Look over the listing below and report how many of its lines contain the string "para", with no other words.

————————

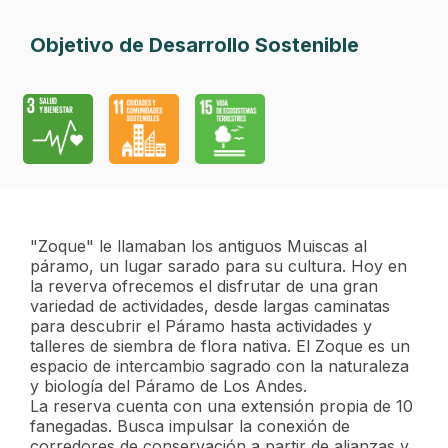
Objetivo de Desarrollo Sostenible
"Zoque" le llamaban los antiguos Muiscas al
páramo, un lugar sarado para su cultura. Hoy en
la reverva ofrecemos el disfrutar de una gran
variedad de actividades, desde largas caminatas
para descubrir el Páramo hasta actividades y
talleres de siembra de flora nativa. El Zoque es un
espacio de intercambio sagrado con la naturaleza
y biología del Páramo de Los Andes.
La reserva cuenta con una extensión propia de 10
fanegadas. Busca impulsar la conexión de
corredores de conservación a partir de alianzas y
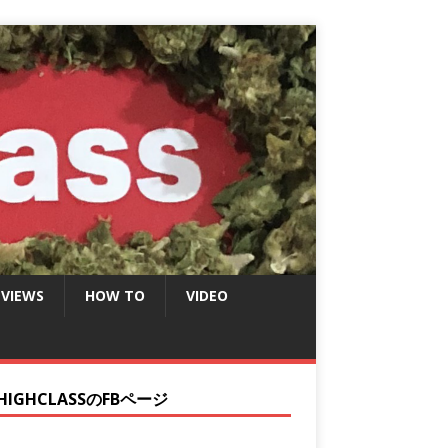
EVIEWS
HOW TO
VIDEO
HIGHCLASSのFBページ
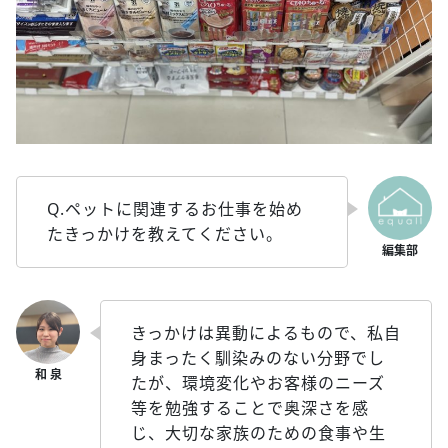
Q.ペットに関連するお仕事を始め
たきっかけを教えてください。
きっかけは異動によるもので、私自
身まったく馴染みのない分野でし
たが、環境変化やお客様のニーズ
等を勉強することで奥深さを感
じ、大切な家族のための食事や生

————————

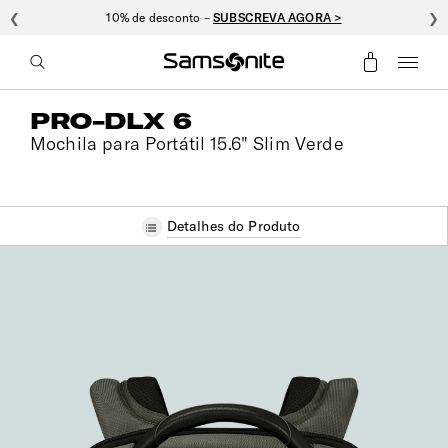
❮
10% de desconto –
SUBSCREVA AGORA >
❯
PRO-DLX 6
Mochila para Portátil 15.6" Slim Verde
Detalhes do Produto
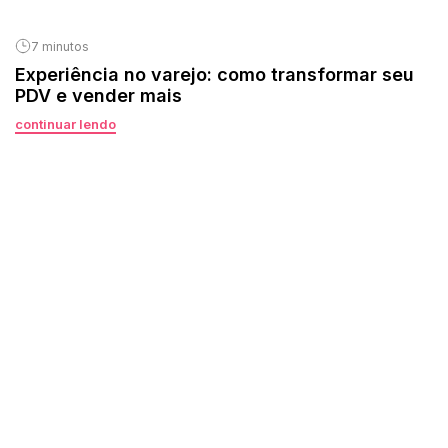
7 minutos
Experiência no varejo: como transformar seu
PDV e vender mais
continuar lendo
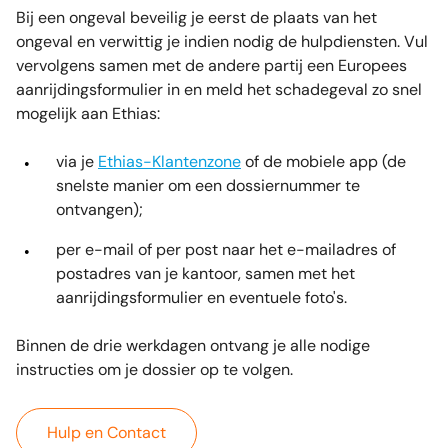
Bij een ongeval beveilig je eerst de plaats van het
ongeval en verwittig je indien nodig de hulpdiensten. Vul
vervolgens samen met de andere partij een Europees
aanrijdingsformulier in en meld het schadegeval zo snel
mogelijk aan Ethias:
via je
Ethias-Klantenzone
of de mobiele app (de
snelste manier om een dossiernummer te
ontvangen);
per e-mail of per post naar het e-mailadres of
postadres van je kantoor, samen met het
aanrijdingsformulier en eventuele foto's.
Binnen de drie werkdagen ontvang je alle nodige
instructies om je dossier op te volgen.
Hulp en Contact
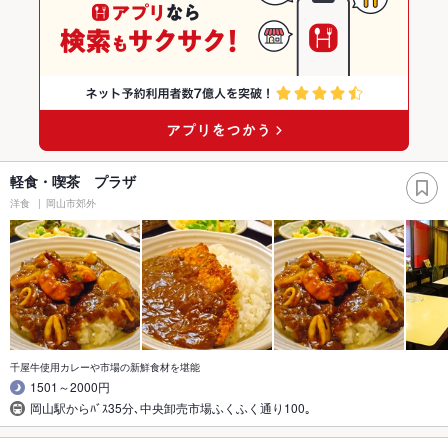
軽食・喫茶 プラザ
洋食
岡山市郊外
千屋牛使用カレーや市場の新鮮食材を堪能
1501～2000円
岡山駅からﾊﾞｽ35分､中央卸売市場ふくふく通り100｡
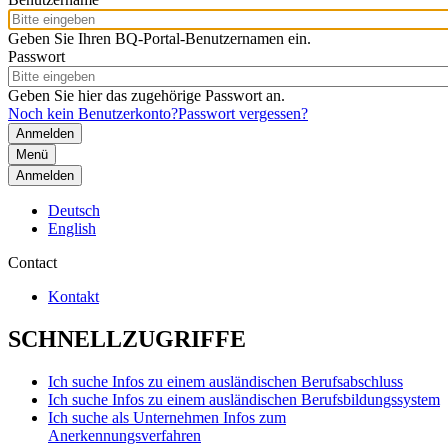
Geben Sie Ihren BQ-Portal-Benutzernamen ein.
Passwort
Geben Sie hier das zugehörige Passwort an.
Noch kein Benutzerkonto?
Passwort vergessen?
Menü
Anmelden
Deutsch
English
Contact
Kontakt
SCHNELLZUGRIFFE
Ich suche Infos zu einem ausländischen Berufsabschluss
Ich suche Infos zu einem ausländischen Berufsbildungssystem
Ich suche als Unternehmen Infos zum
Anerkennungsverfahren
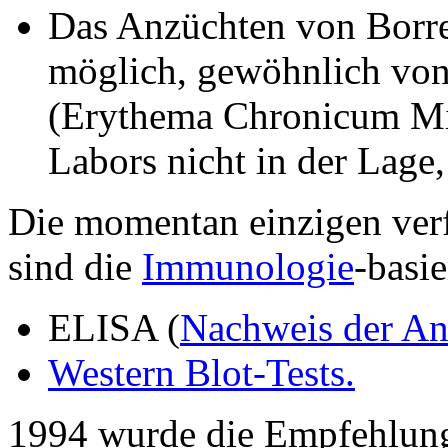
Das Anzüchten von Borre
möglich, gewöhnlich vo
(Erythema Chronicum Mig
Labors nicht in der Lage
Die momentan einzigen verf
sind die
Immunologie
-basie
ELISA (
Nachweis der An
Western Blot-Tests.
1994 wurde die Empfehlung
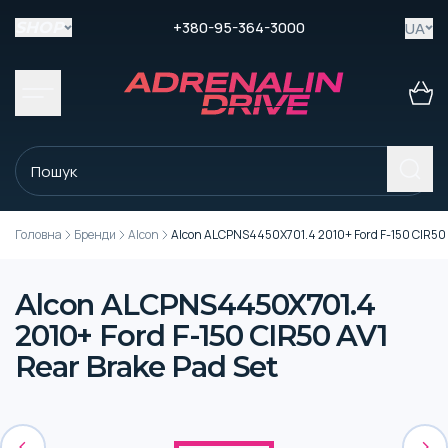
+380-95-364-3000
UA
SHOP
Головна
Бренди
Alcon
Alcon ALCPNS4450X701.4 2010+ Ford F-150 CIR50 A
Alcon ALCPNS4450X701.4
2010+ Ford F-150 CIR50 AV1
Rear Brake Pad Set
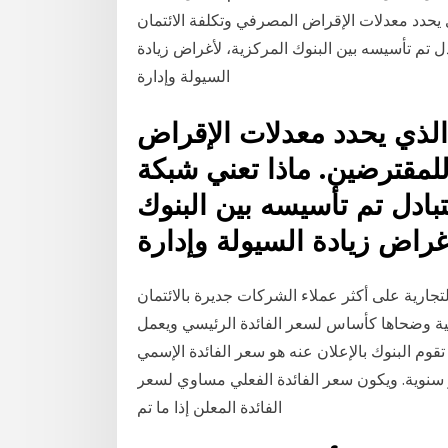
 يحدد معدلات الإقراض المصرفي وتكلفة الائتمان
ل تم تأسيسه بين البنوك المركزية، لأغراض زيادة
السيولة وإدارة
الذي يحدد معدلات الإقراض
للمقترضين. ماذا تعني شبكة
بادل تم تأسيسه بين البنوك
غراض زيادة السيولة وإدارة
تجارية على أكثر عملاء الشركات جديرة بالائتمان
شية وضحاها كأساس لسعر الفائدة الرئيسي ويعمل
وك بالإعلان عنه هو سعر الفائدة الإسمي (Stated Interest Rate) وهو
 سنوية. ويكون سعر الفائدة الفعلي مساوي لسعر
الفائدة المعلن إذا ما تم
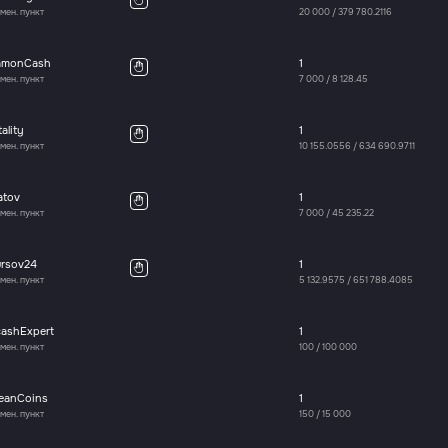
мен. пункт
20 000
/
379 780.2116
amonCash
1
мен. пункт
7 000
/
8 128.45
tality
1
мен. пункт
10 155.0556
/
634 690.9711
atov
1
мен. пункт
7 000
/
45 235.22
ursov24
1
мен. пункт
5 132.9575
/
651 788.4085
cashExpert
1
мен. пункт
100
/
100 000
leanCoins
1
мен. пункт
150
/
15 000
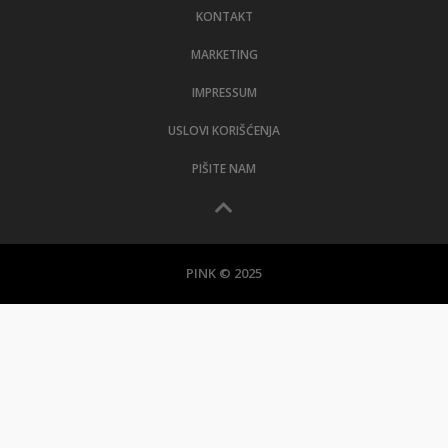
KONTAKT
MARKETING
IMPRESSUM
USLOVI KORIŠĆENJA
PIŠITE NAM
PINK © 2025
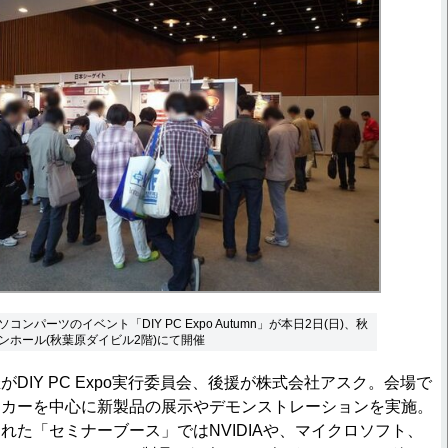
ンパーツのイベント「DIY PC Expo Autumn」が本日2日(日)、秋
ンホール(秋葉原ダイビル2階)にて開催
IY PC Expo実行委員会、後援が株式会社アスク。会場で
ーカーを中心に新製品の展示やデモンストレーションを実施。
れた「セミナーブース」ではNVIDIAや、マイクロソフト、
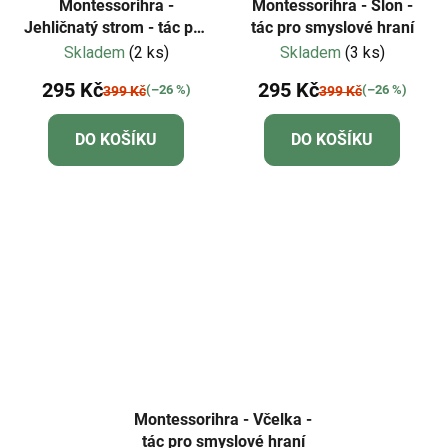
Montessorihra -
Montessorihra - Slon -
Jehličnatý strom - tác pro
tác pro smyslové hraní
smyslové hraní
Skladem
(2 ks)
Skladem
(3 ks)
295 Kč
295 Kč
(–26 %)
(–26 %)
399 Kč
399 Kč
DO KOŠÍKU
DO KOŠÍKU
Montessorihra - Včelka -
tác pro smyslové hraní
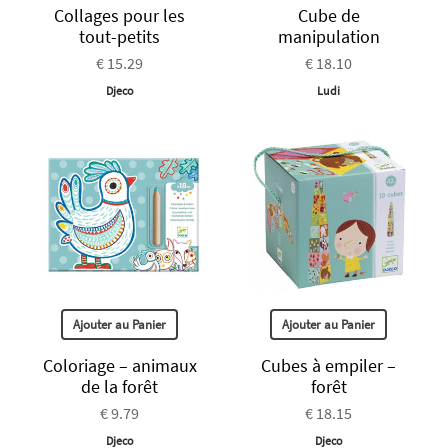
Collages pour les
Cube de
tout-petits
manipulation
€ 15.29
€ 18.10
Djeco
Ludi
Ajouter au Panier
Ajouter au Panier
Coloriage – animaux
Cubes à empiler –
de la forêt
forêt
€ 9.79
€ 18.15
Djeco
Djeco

————————

> Solved exercise:
3